Schairer's examples and those offered by other participants at the meeting -- organised by the Internet Corporation for Assigned Names and Numbers (Icann) -- combined to put VeriSign on the defensive on Tuesday. The company, which enjoys a government-granted monopoly on the master .com and .net database, said last week it would "temporarily suspend" its redirection service.

But VeriSign made clear during the open meeting convened by Icann's Security and Stability Advisory Committee that it had no intention of turning Site Finder off for good. Executives from the company said they were considering turning on Site Finder again but disabling the "wild card" service for email deliveries to nonexistent domains -- which could solve many of the email problems that speakers described.

"What I was kind of hoping to hear from the presentations was not just the theoretical 'What can go wrong?' sort of things," said Ken Silva, who oversees VeriSign's technical services and is a member of the ICANN committee. "The service ran for a number of weeks, and quite frankly, we did not experience nor did our users experience the catastrophes we're hearing are theoretically possible. We're not seeing the odd instabilities that are claimed."
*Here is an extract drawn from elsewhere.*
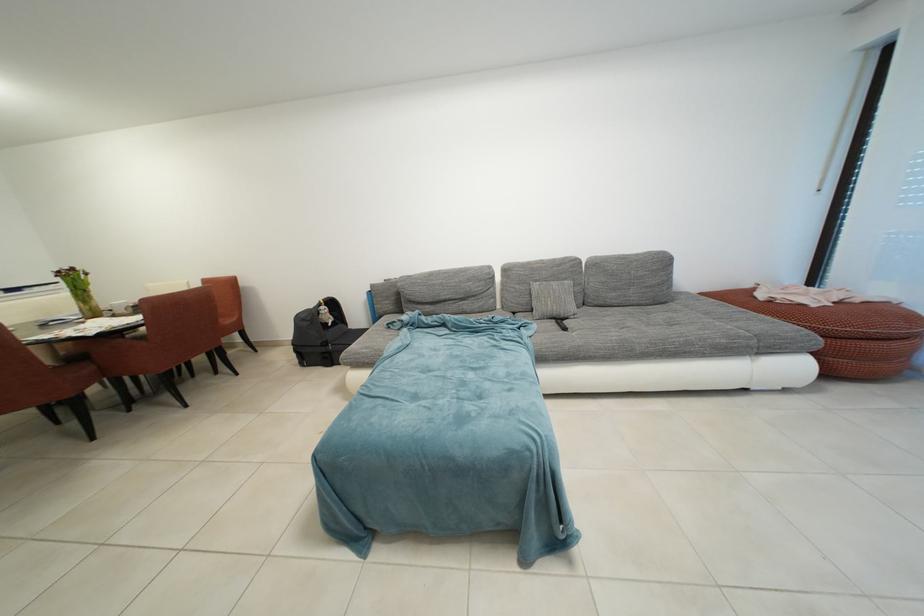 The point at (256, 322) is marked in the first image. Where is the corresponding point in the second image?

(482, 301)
VeriSign's Scott Hollenbeck said that the company's own statistics showed that only 3 percent of email spam is identified using a domain name look-up technique, which can be broken by Site Finder. Hollenbeck also said that 68.7 percent of Internet traffic to nonexistent domains represented Web connections, 17 percent was email, and the rest were IRC (Internet relay chat), POP, and assorted protocols.
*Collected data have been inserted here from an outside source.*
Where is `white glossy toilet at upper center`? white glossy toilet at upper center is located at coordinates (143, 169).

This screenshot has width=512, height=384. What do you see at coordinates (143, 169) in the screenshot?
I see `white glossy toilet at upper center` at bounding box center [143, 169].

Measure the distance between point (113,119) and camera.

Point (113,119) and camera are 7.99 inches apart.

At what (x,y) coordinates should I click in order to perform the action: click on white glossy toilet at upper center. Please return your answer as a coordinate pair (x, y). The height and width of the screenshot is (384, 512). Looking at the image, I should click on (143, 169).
The unusual meeting -- ICANN has never held one like it before -- was organised to let the committee hear technical concerns about Site Finder and prepare a public report. Legal and policy questions were not on the agenda, and VeriSign representatives repeatedly objected when the discussion veered in that direction.

"Are we going to focus on security and stability, or usability?" asked VeriSign's Ben Turner, saying the committee's mandate was too narrow to include broader questions about Site Finder.

Stephen Crocker, one of the Internet's original architects and the ICANN committee's chairman, asked VeriSign why the wild card was introduced without giving network operators any warning. "I know for a fact that VeriSign has no problem finding its way to those (technical discussion) forums," Crocker said, referring to the company's ongoing participation in them.

"I don't want to go beyond the agenda," replied Chuck Gomes, VeriSign's vice president for its registry service. Citing concerns of proprietary information and competitive advantage, he added that he didn't think he could guarantee any advance notice of similar changes in the future.

Matt Larson, of VeriSign Naming and Directory Services, dismissed reports of widespread problems with Site Finder. "We have a hard time with this idea that it's had a huge impact," Larson said. He said he couldn't discuss the results reported by XO Communications because "we didn't have the chance to see this presentation in advance."

VeriSign's policy was intended to generate more advertising revenue by driving additional visitors to its network of Web sites. But the change has had the side effect of rewiring a portion of the Internet that software designers always had expected to behave a certain way. That rewiring caused the negative consequences described by the meeting participants.

In an unusual grassroots movement, some network administrators have adopted technical countermeasures against VeriSign. A typical one has been to install a modified version of BIND (the standard utility used for Internet domain name look-ups) that essentially restored the original network behaviour.